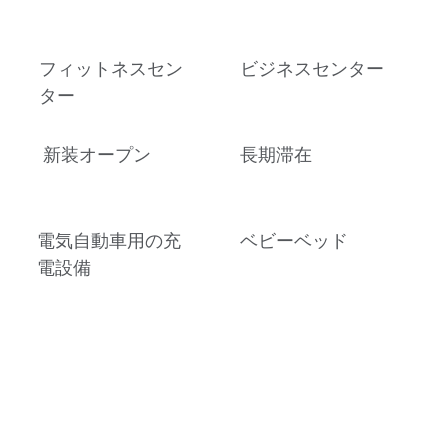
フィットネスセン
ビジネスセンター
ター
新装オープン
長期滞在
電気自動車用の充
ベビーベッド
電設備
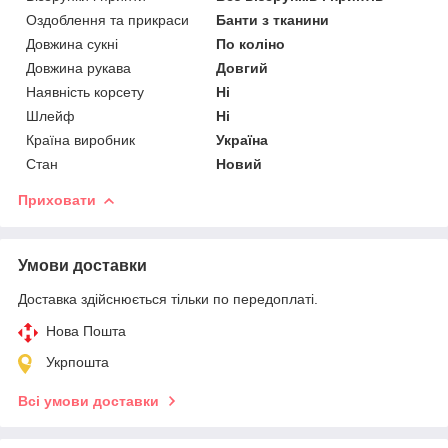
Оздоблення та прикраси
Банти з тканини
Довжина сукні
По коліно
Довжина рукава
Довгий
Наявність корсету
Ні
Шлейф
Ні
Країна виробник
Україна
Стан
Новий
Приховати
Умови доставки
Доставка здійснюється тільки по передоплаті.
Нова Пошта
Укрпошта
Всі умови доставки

• • •

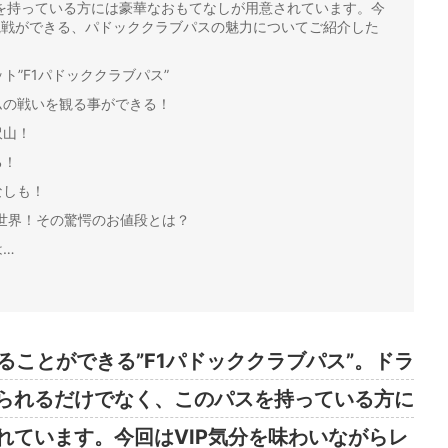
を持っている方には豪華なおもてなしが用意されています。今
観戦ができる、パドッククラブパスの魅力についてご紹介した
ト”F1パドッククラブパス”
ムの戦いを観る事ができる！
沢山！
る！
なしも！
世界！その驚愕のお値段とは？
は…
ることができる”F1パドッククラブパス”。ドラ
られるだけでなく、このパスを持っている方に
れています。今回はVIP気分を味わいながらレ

• • •

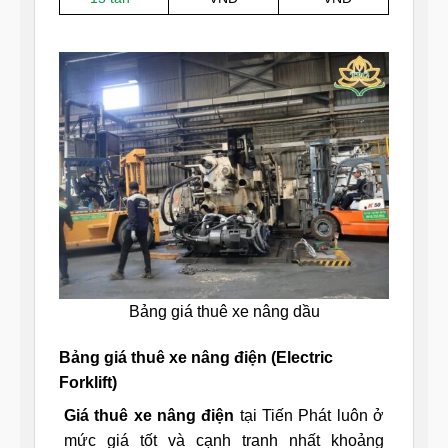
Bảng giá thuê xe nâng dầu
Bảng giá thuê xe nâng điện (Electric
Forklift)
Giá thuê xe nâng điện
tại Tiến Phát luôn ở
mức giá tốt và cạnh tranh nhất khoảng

• • •

• **INSTRUCTIONS TO FOLLOW**
Search the data for the string "điện" and copy every line where it appears.

• **EXERCISE RESULT**
Bảng giá thuê xe nâng điện (Electric
Giá thuê xe nâng điện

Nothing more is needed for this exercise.